### THE PROBLEM:
From the first line to the last, output the entries exactly.

·····

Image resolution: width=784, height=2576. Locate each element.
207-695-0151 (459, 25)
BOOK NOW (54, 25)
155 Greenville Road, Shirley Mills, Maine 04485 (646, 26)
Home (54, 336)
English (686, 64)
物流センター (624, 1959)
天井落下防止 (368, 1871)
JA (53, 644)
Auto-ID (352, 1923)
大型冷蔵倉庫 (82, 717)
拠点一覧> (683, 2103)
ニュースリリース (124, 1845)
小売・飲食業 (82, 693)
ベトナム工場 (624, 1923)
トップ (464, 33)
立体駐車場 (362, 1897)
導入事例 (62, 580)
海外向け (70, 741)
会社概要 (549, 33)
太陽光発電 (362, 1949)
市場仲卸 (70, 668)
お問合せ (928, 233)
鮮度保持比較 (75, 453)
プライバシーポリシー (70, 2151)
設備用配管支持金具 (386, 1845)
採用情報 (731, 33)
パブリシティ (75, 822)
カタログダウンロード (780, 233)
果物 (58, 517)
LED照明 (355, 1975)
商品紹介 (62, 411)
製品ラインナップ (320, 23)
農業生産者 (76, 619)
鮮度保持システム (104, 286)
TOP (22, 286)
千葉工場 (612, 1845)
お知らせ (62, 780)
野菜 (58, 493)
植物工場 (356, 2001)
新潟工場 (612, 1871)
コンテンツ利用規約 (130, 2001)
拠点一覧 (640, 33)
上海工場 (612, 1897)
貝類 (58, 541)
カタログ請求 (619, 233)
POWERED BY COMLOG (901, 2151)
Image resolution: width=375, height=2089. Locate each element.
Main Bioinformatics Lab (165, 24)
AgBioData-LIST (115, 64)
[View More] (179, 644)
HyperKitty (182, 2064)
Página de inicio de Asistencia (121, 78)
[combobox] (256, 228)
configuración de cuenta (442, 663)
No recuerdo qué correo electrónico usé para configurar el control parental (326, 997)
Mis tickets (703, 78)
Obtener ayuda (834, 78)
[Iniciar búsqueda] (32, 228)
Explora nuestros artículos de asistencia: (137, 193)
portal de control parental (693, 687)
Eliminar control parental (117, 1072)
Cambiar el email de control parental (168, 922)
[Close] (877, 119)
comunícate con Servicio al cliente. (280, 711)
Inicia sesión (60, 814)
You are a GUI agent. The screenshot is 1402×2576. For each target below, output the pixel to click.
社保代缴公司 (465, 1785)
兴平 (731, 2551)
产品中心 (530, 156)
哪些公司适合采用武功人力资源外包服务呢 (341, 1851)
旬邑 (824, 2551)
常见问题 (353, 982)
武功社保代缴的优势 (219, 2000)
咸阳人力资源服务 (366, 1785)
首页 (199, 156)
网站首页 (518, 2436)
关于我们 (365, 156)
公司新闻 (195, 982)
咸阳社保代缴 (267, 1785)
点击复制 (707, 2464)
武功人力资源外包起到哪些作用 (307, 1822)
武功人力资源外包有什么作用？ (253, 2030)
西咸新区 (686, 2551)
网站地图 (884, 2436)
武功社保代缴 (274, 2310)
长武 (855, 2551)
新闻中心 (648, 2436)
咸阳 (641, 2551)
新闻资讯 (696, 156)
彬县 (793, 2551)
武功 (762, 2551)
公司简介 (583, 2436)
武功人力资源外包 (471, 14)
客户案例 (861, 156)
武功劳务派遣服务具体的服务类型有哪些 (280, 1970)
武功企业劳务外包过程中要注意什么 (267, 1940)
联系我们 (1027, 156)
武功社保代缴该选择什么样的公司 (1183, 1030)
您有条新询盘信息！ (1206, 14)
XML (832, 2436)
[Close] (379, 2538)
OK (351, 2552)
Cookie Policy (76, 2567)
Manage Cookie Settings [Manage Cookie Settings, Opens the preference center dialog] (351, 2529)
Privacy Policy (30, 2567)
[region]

·····

### EXERCISE RESPONSE:
Image resolution: width=784, height=2576. Locate each element.
207-695-0151 (459, 25)
BOOK NOW (54, 25)
155 Greenville Road, Shirley Mills, Maine 04485 (646, 26)
Home (54, 336)
English (686, 64)
物流センター (624, 1959)
天井落下防止 (368, 1871)
JA (53, 644)
Auto-ID (352, 1923)
大型冷蔵倉庫 (82, 717)
拠点一覧> (683, 2103)
ニュースリリース (124, 1845)
小売・飲食業 (82, 693)
ベトナム工場 (624, 1923)
トップ (464, 33)
立体駐車場 (362, 1897)
導入事例 (62, 580)
海外向け (70, 741)
会社概要 (549, 33)
太陽光発電 (362, 1949)
市場仲卸 (70, 668)
お問合せ (928, 233)
鮮度保持比較 (75, 453)
プライバシーポリシー (70, 2151)
設備用配管支持金具 (386, 1845)
採用情報 (731, 33)
パブリシティ (75, 822)
カタログダウンロード (780, 233)
果物 (58, 517)
LED照明 (355, 1975)
商品紹介 (62, 411)
製品ラインナップ (320, 23)
農業生産者 (76, 619)
鮮度保持システム (104, 286)
TOP (22, 286)
千葉工場 (612, 1845)
お知らせ (62, 780)
野菜 (58, 493)
植物工場 (356, 2001)
新潟工場 (612, 1871)
コンテンツ利用規約 (130, 2001)
拠点一覧 (640, 33)
上海工場 (612, 1897)
貝類 (58, 541)
カタログ請求 (619, 233)
POWERED BY COMLOG (901, 2151)
Image resolution: width=375, height=2089. Locate each element.
Main Bioinformatics Lab (165, 24)
AgBioData-LIST (115, 64)
[View More] (179, 644)
HyperKitty (182, 2064)
Página de inicio de Asistencia (121, 78)
[combobox] (256, 228)
configuración de cuenta (442, 663)
No recuerdo qué correo electrónico usé para configurar el control parental (326, 997)
Mis tickets (703, 78)
Obtener ayuda (834, 78)
[Iniciar búsqueda] (32, 228)
Explora nuestros artículos de asistencia: (137, 193)
portal de control parental (693, 687)
Eliminar control parental (117, 1072)
Cambiar el email de control parental (168, 922)
[Close] (877, 119)
comunícate con Servicio al cliente. (280, 711)
Inicia sesión (60, 814)
You are a GUI agent. The screenshot is 1402×2576. For each target below, output the pixel to click.
社保代缴公司 (465, 1785)
兴平 (731, 2551)
产品中心 (530, 156)
哪些公司适合采用武功人力资源外包服务呢 (341, 1851)
旬邑 (824, 2551)
常见问题 (353, 982)
武功社保代缴的优势 (219, 2000)
咸阳人力资源服务 (366, 1785)
首页 (199, 156)
网站首页 (518, 2436)
关于我们 (365, 156)
公司新闻 (195, 982)
咸阳社保代缴 (267, 1785)
点击复制 (707, 2464)
武功人力资源外包起到哪些作用 (307, 1822)
武功人力资源外包有什么作用？ (253, 2030)
西咸新区 (686, 2551)
网站地图 (884, 2436)
武功社保代缴 (274, 2310)
长武 (855, 2551)
新闻中心 (648, 2436)
咸阳 (641, 2551)
新闻资讯 (696, 156)
彬县 (793, 2551)
武功 (762, 2551)
公司简介 (583, 2436)
武功人力资源外包 (471, 14)
客户案例 (861, 156)
武功劳务派遣服务具体的服务类型有哪些 (280, 1970)
武功企业劳务外包过程中要注意什么 (267, 1940)
联系我们 (1027, 156)
武功社保代缴该选择什么样的公司 (1183, 1030)
您有条新询盘信息！ (1206, 14)
XML (832, 2436)
[Close] (379, 2538)
OK (351, 2552)
Cookie Policy (76, 2567)
Manage Cookie Settings [Manage Cookie Settings, Opens the preference center dialog] (351, 2529)
Privacy Policy (30, 2567)
[region]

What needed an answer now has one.